As we've already mentioned, the Cintiq 24HD touch has much the same design as the previous, non-touch offering. In fact, the only difference you'll notice is that the controls at the top of the display's face have changed -- and that's if you're looking closely. These buttons now toggle touch functionality on / off, bring up an on-screen keyboard and display ExpressKey / control reminders. One thing that hasn't changed: the weight. Undoubtedly, the first thing you'll notice is the mass of the 62.9-pound (28.6 kg) kit. If you happen to forget about this bit of information, your courier will be quick to remind you when it arrives. When you tack that figure on with the 30.3 x 18.3-inch (769.3 x 463.74mm) surface area that also remains relatively unchanged, you'll find a substantial amount of space will need to be dedicated to the high-end peripheral. In other words, once you find a resting spot, you'll think twice about relocating.
One thing that hasn't changed: the weight. Undoubtedly, the first thing you'll notice is the mass of the kit.
Let's chat about the base for a bit, shall we? This unit rests atop an enclosed black box that hides all of the requisite cables from sight. Cables head into the back of the base and connect beneath two user-removable panels on both sides of display's back -- making the only visible port the lone USB connector on the left side of the front. Metal arms reach up from the black platform and sport two pairs of hinges for adjusting the viewing angle. The first set is level with the base and allows the device to rotate forward, toward the user. A second sits on the side of the display and can be used to rotate the panel between being parallel with your desk to sitting perfectly perpendicular to it. Large handles on the 24HD's sides control the latter adjustment while a release that's situated on the base allows for the former. The aforementioned arms are the only two parts of the device that aren't shrouded in black, providing an aesthetic accent to the rest of the behemoth.
Moving on to the business portion of things, the 24-inch H-IPS panel, we'll begin to encounter the new features of the Cintiq 24HD touch. Again, on the surface, the display appears to be an exact replica of the previous version. A set of programmable ExpressKeys rest on either side of the ultra-wide bezel and a single Touch Ring is included with each. Resting along the main display are two Touch Strips, too. You still won't find any printed-on labels here, as all of that information remains on-screen like we've encountered on the regular 24HD and the Intuos5 touch. Speaking of the extra real estate around the outside, what may seem like a waste initially is actually a nice place to rest forearms and elbows when you're in the heat of a Photoshop editing session. We quickly decided that the added space was a welcome addition indeed.
The unit's display panel sports a few added features (in addition to the touch gestures) that give it a bit more of an advantage over the first Cintiq 24HD. First, this pen-enabled device covers 97 percent of Adobe's RGB gamut. That's up from 92 percent on the previous release and accounts for 1.07 billion colors. Resolution remains at 1,920 x 1,200 for the 16:10 display, with 500:1 contrast and a 178-degree viewing angle in tow. It's still a matte-coated affair that we found to be quite accommodating to our red-eyed stares for hours on end during the course of this review. Well, as cozy as gazing upon a screen for long periods of time can be.

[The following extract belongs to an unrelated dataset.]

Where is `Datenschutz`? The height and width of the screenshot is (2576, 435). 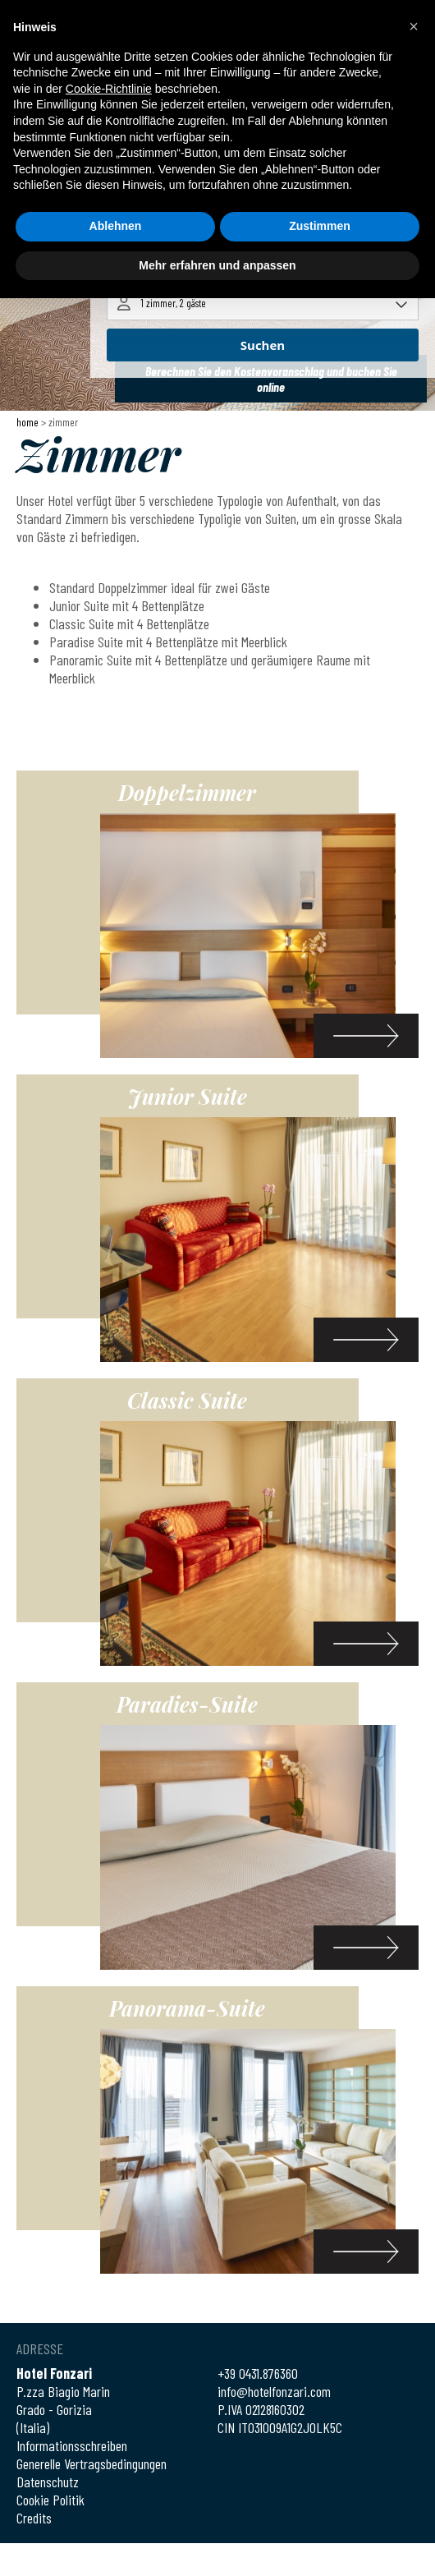 Datenschutz is located at coordinates (47, 2481).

We found the matte-coated affair to be quite accommodating to our red-eyed stares for hours on end.
Truth be told, the color production on the display is quite nice. Brightness controls can be jacked up to 300cd/m2, offering a wide range of adjustment to fit the lighting in your workspace. Sitting so close to the display during out tests, we definitely noticed individual pixels. But let's be honest, when your peepers are situated mere inches away from the screen, those tiny squares are going to be easy to see -- even on an H-IPS device.

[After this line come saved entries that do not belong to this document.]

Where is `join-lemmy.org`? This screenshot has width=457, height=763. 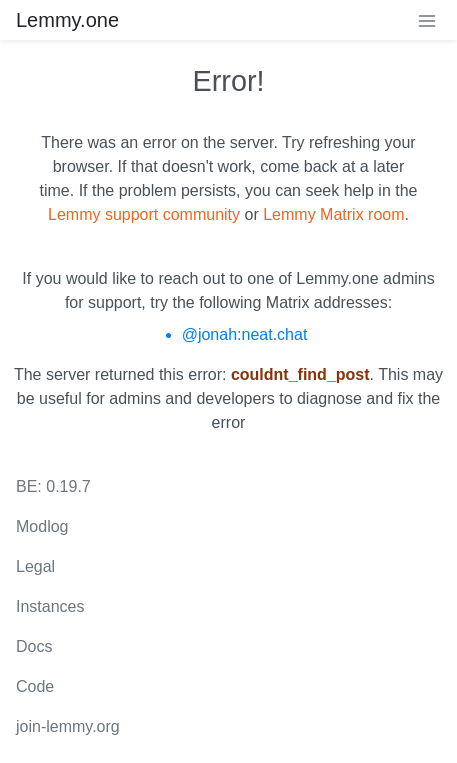 join-lemmy.org is located at coordinates (68, 726).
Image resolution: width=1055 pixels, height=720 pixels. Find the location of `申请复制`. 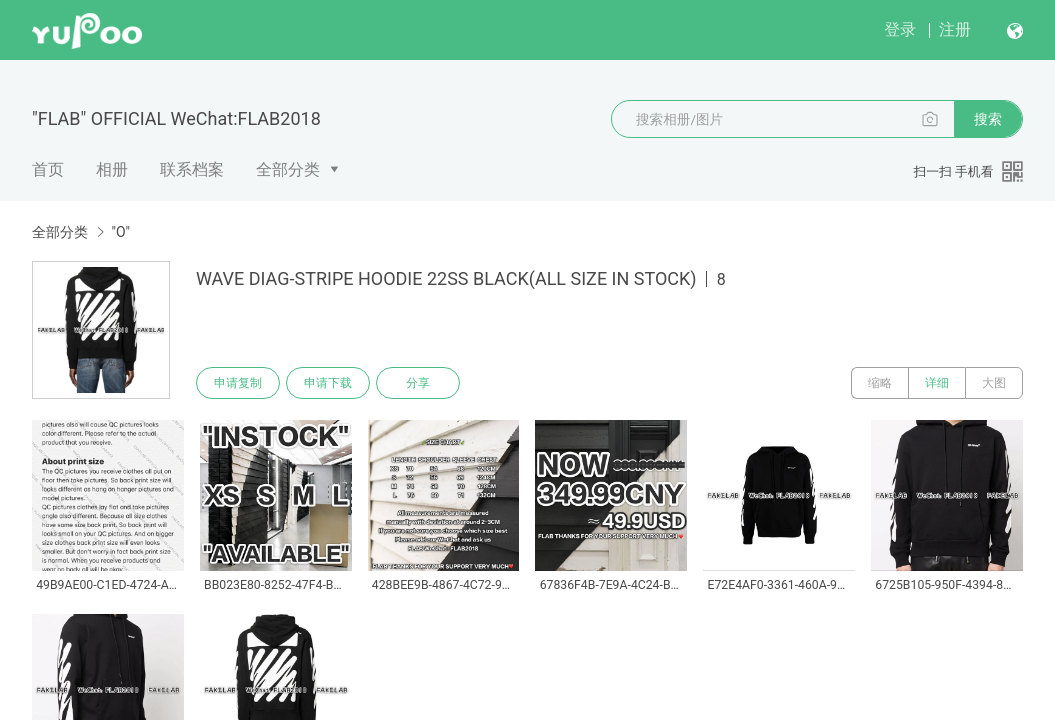 申请复制 is located at coordinates (238, 383).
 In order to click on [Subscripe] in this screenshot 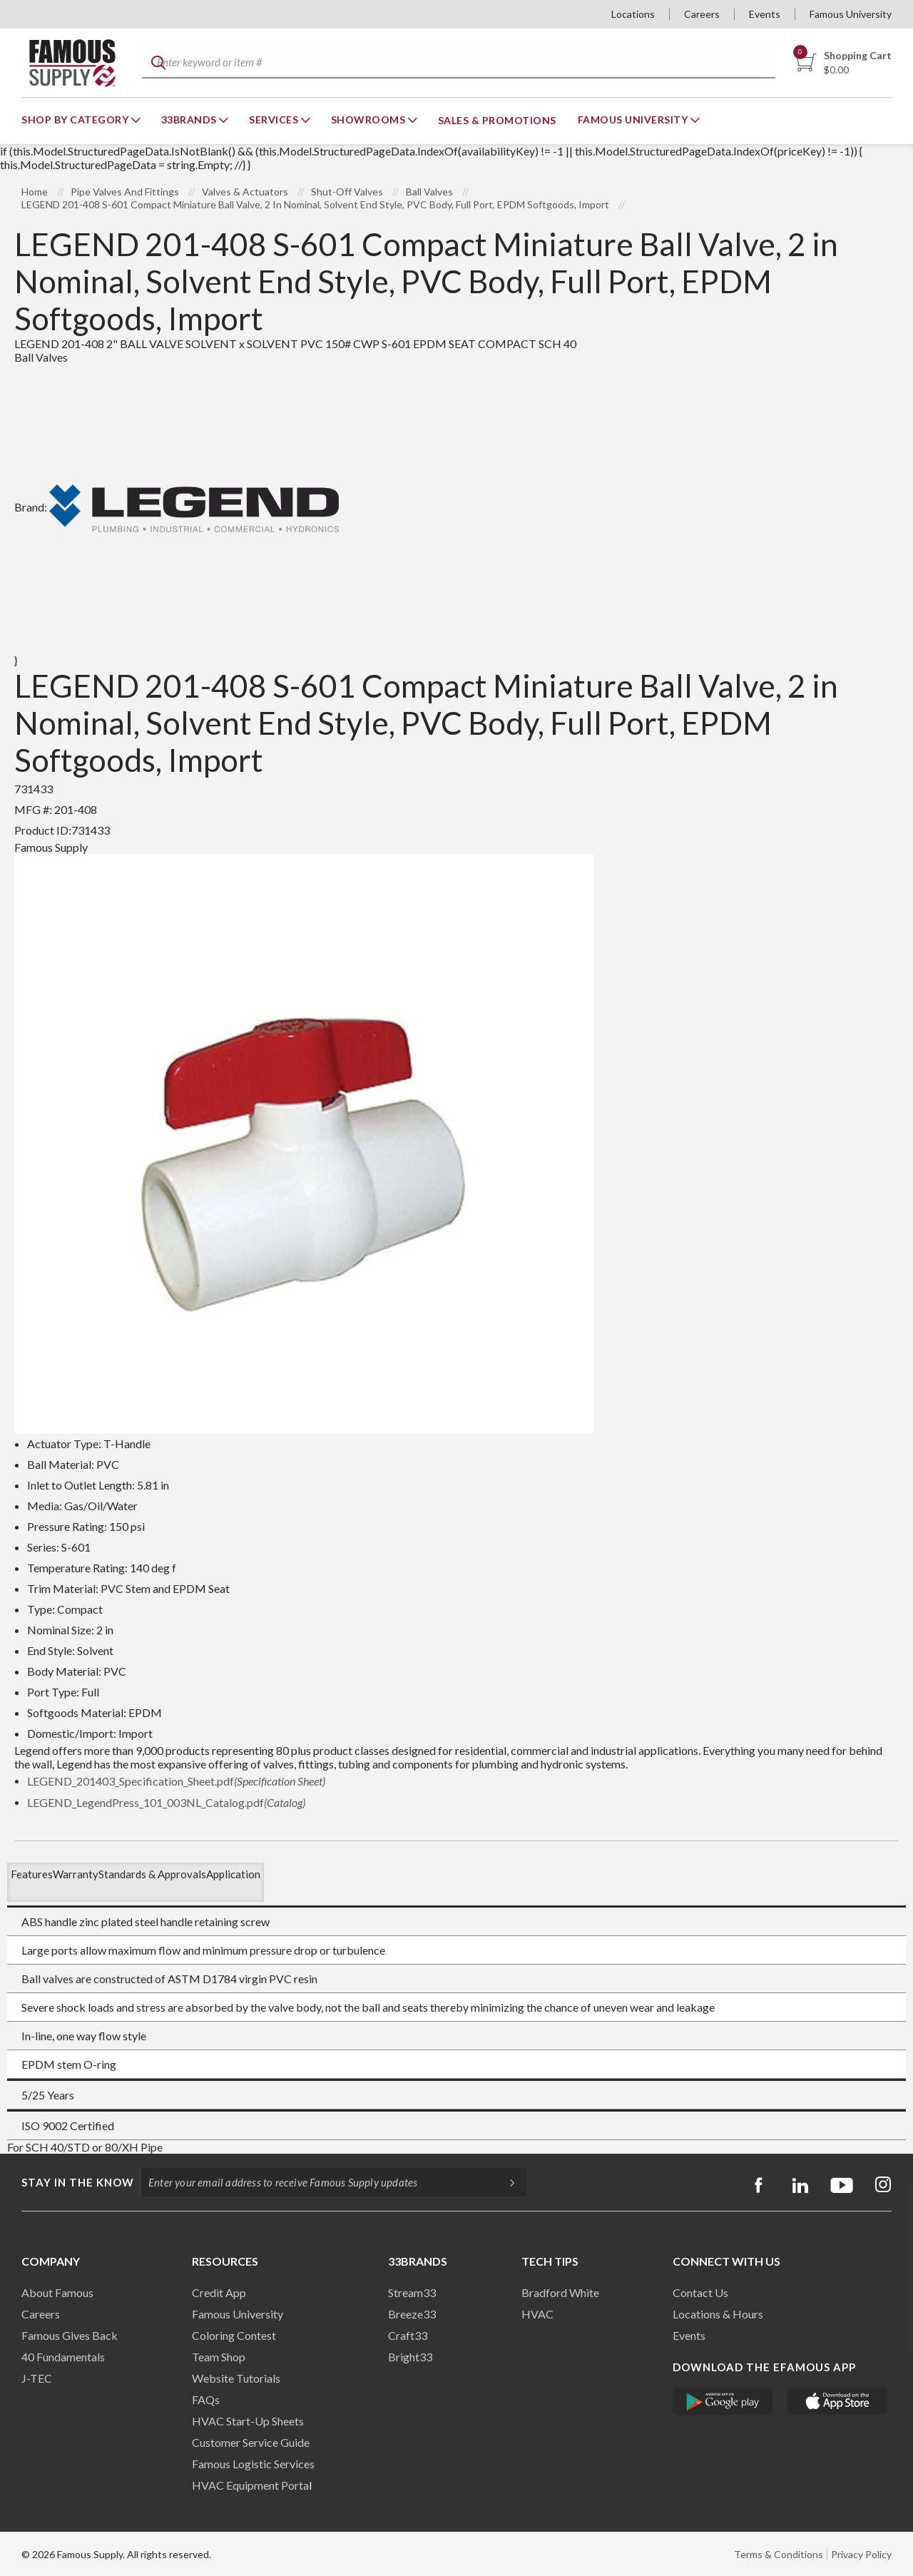 , I will do `click(505, 2182)`.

If it ain't broke, don't fix it, right? That's the approach that Wacom has taken with its tried-and-true pen. The same input device that we spent some quality time with alongside the Inutos5 touch a few months ago is also included with the Cintiq 24HD touch. It still comes with 10 replaceable nibs that are housed inside a holder for the pen when you're not digitally painting your next comic series. Internally, 2,048 levels of sensitivity are at work and the top end retains its eraser duties by default.
Setup and software
After bribing a couple of your best mates to help you raise this behemoth out of the box, the hard work is over. From there, it's two connections (USB and DVI) to your work machine and you're a driver install away from on-screen sketching. Keep in mind that you'll need a $30 adapter for the DVI cable in order to connect to a Mac's Mini DisplayPort or Thunderbolt jack. The entire process took us less than 10 minutes before we were able to fire up Photoshop. Of course, this is if you're willing to hit the ground running with Wacom's default settings for the ExpressKeys and touch gestures. One thing you will want to do is calibrate the pen so that all of the action happens directly under the tip. This adjustment only takes a few minutes and will save you loads of frustration.